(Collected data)
+ + + +

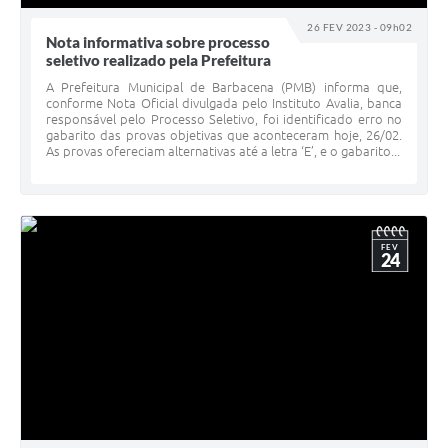
26 FEV 2023 - 09h02
Nota informativa sobre processo
seletivo realizado pela Prefeitura
A Prefeitura Municipal de Barbacena (PMB) informa que,
conforme Nota Oficial divulgada pelo Instituto Avalia, banca
responsável pelo Processo Seletivo, foi identificado erro no
gabarito das provas objetivas que aconteceram hoje, 26/02.
As provas ofereciam alternativas até a letra ‘E’, e o gabarito...
FEV
24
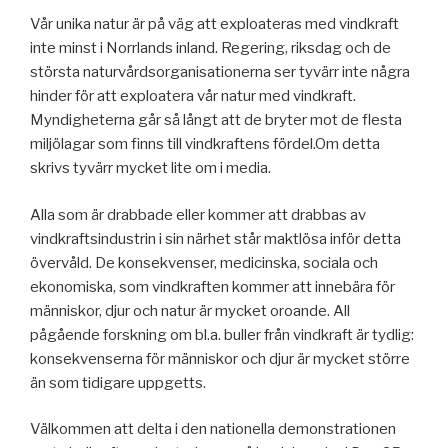
Vår unika natur är på väg att exploateras med vindkraft
inte minst i Norrlands inland. Regering, riksdag och de
största naturvårdsorganisationerna ser tyvärr inte några
hinder för att exploatera vår natur med vindkraft.
Myndigheterna går så långt att de bryter mot de flesta
miljölagar som finns till vindkraftens fördel.Om detta
skrivs tyvärr mycket lite om i media.
Alla som är drabbade eller kommer att drabbas av
vindkraftsindustrin i sin närhet står maktlösa inför detta
övervåld. De konsekvenser, medicinska, sociala och
ekonomiska, som vindkraften kommer att innebära för
människor, djur och natur är mycket oroande. All
pågående forskning om bl.a. buller från vindkraft är tydlig:
konsekvenserna för människor och djur är mycket större
än som tidigare uppgetts.
Välkommen att delta i den nationella demonstrationen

+ + + +

» YOUR OBJECTIVE
From the line holding "ekonomiska, som vindkraften" down to the final line above, quote every line exactly and only those lines.

» SOLUTION TO THIS PROBLEM
ekonomiska, som vindkraften kommer att innebära för
människor, djur och natur är mycket oroande. All
pågående forskning om bl.a. buller från vindkraft är tydlig:
konsekvenserna för människor och djur är mycket större
än som tidigare uppgetts.
Välkommen att delta i den nationella demonstrationen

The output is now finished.